## Try it
A faithful copy of the data is the goal; set it down exactly, without the images.

## Exercise material
* * * * * * * * *

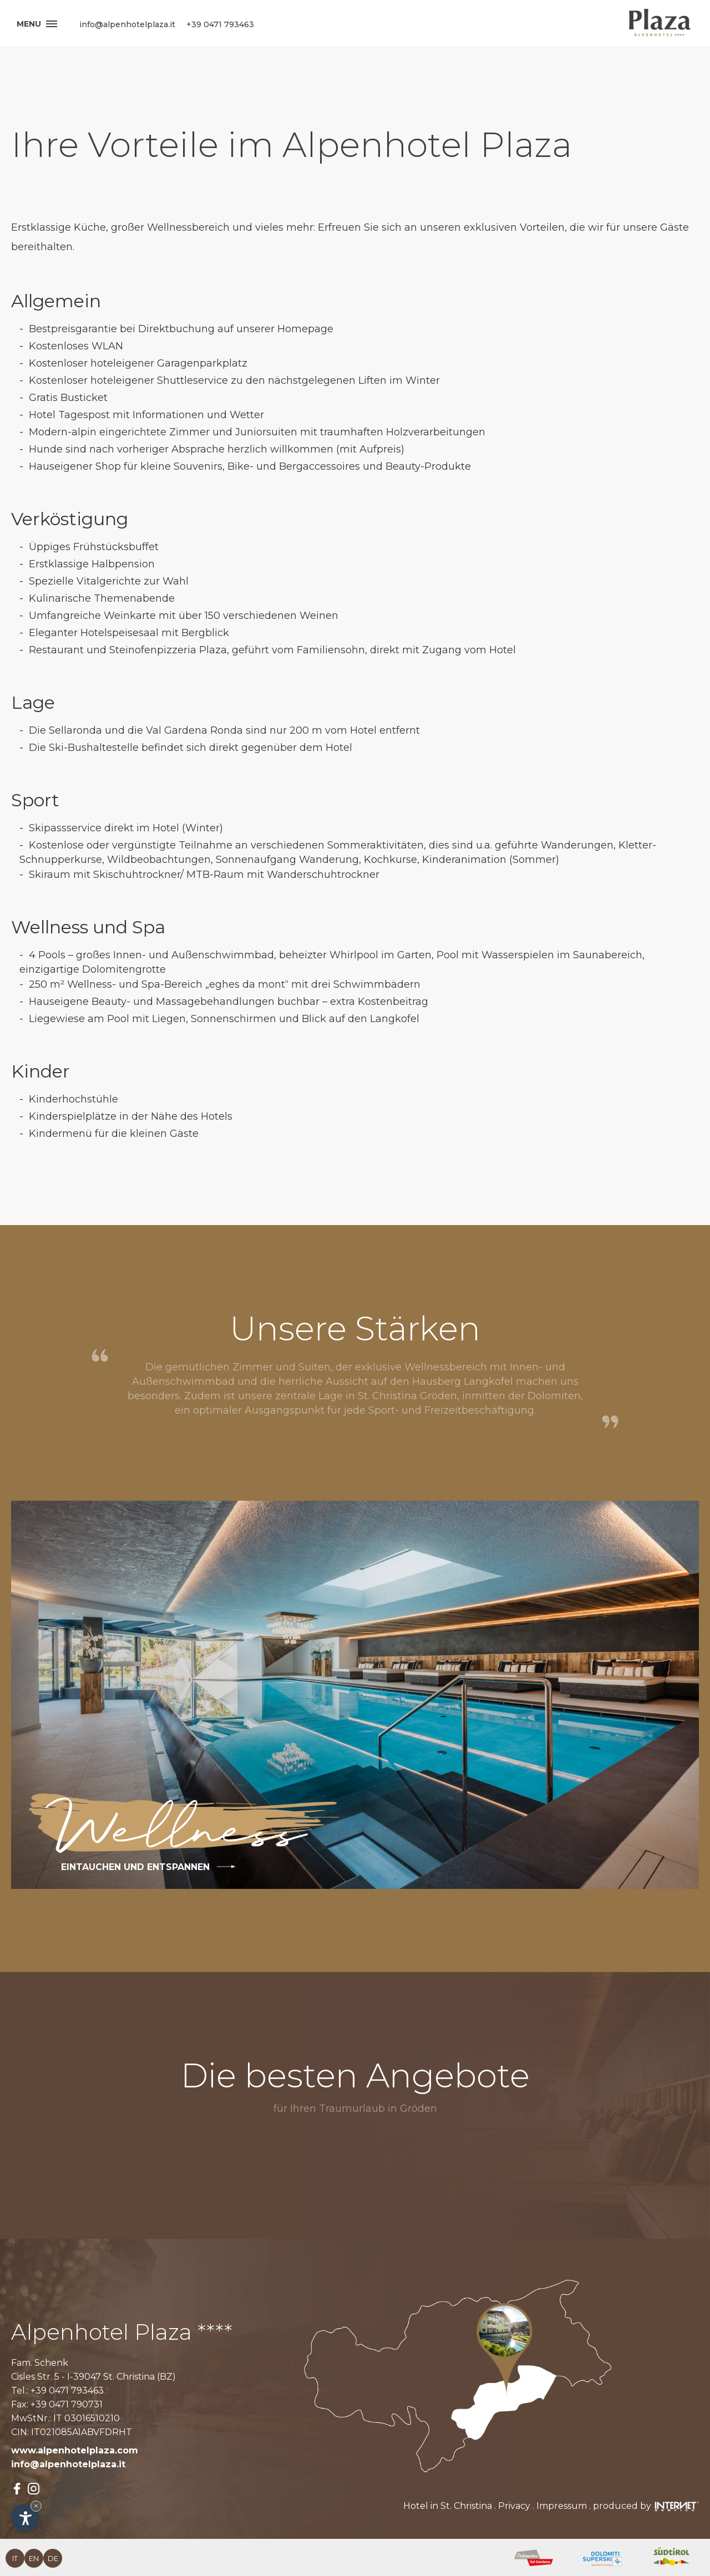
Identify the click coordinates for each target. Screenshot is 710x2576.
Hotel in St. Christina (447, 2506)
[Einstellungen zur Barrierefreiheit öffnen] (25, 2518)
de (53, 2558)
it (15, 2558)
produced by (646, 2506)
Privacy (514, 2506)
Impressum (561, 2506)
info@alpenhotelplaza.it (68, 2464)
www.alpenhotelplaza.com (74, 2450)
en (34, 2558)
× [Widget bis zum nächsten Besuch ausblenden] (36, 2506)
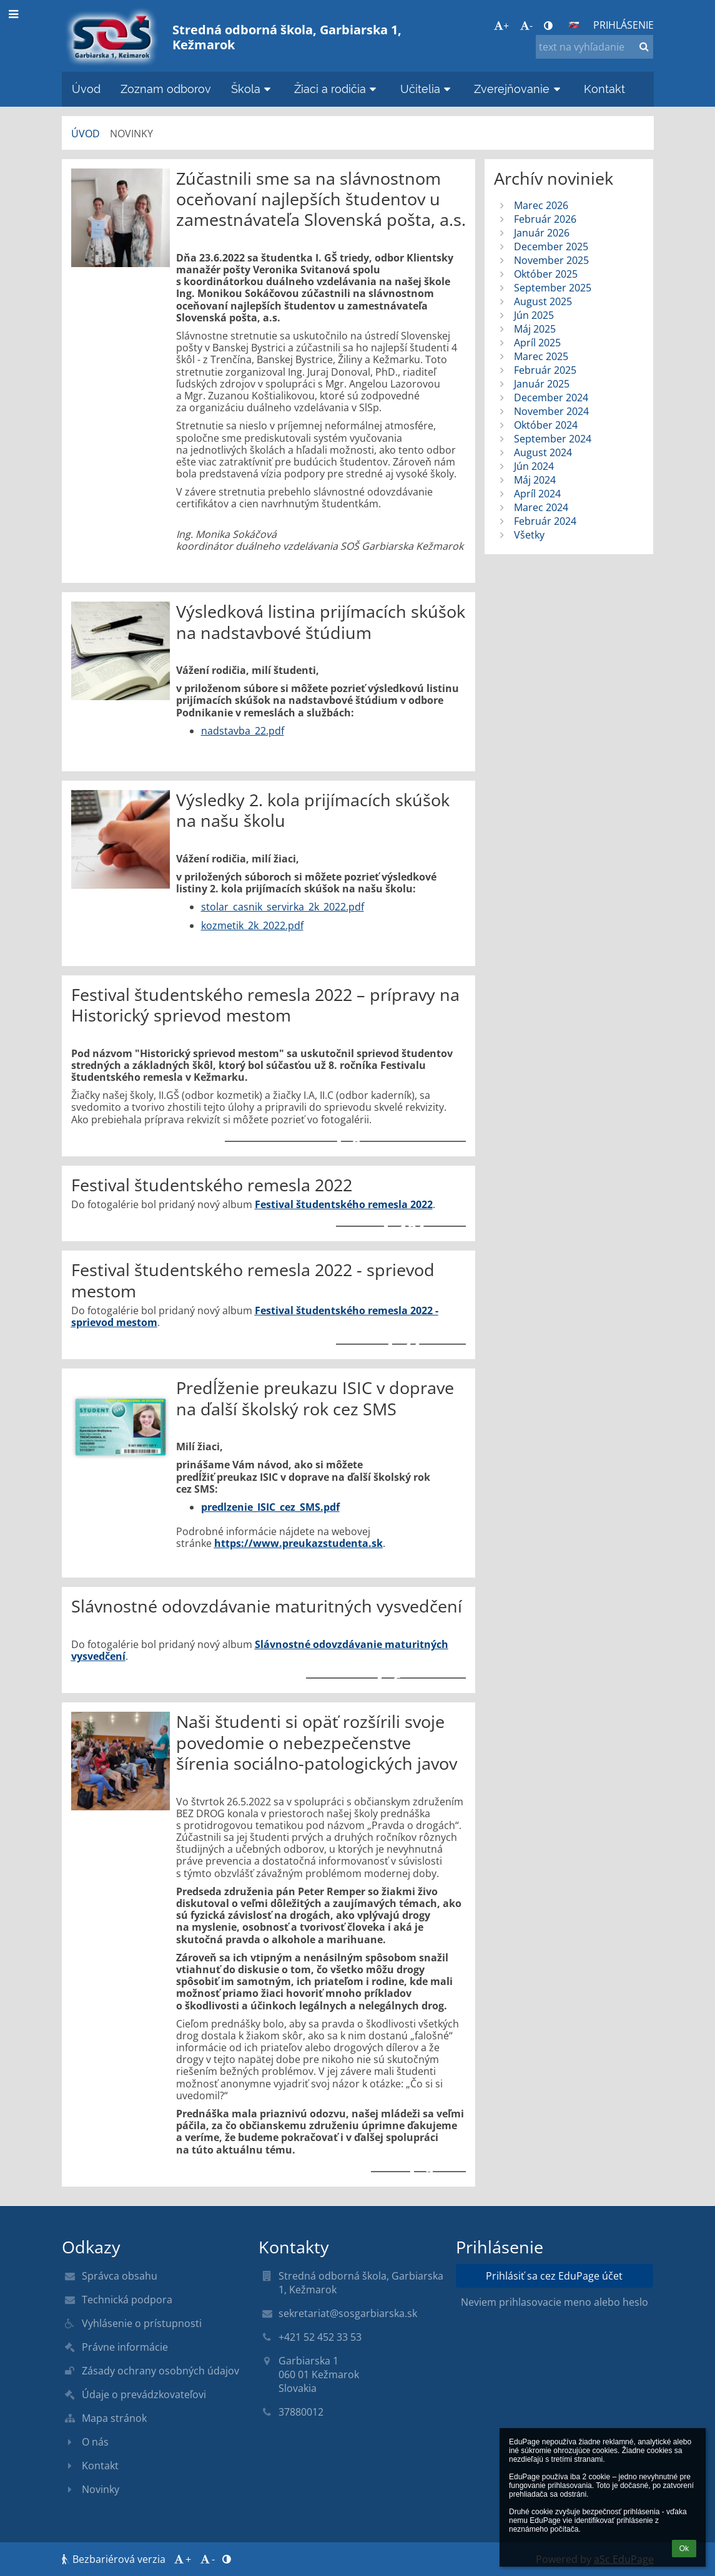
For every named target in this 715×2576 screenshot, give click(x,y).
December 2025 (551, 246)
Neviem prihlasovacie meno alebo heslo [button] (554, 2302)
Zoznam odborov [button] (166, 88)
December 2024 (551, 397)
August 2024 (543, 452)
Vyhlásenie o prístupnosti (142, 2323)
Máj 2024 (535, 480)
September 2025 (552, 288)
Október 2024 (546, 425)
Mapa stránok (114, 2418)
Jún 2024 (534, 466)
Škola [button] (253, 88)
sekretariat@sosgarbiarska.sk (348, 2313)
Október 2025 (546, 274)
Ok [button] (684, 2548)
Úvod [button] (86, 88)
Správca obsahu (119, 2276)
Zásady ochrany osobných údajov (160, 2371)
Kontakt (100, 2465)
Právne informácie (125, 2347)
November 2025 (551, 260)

* * * * * * * * *

## Final answer
Identify the click coordinates for each target. Screenshot is 710x2576.
Hotel in St. Christina (447, 2506)
[Einstellungen zur Barrierefreiheit öffnen] (25, 2518)
de (53, 2558)
it (15, 2558)
produced by (646, 2506)
Privacy (514, 2506)
Impressum (561, 2506)
info@alpenhotelplaza.it (68, 2464)
www.alpenhotelplaza.com (74, 2450)
en (34, 2558)
× [Widget bis zum nächsten Besuch ausblenden] (36, 2506)
For every named target in this 715×2576 screenshot, give click(x,y).
December 2025 (551, 246)
Neviem prihlasovacie meno alebo heslo [button] (554, 2302)
Zoznam odborov [button] (166, 88)
December 2024 (551, 397)
August 2024 (543, 452)
Vyhlásenie o prístupnosti (142, 2323)
Máj 2024 (535, 480)
September 2025 (552, 288)
Október 2024 (546, 425)
Mapa stránok (114, 2418)
Jún 2024 (534, 466)
Škola [button] (253, 88)
sekretariat@sosgarbiarska.sk (348, 2313)
Október 2025 (546, 274)
Ok [button] (684, 2548)
Úvod [button] (86, 88)
Správca obsahu (119, 2276)
Zásady ochrany osobných údajov (160, 2371)
Kontakt (100, 2465)
Právne informácie (125, 2347)
November 2025 (551, 260)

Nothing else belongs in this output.